* **Your assignment**: Skip the images and return the records below exactly.

---------- Supplied records ----------

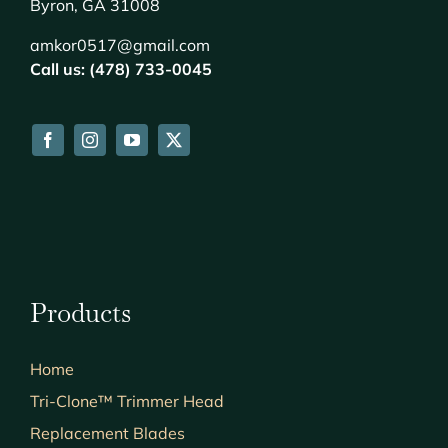
Byron, GA 31008
amkor0517@gmail.com
Call us: (478) 733-0045
Products
Home
Tri-Clone™ Trimmer Head
Replacement Blades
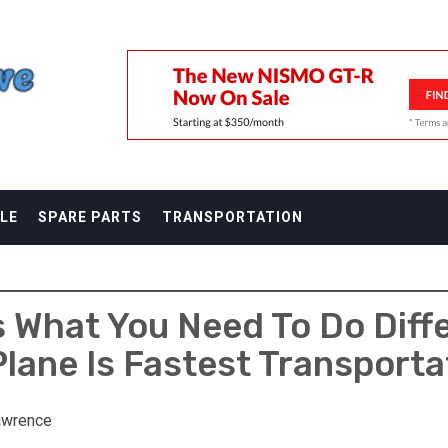
F
LE
SPARE PARTS
TRANSPORTATION
 What You Need To Do Diffe
Plane Is Fastest Transporta
awrence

----------

* **Output for this task**:
Byron, GA 31008
amkor0517@gmail.com
Call us: (478) 733-0045
Products
Home
Tri-Clone™ Trimmer Head
Replacement Blades
F
LE
SPARE PARTS
TRANSPORTATION
 What You Need To Do Diffe
Plane Is Fastest Transporta
awrence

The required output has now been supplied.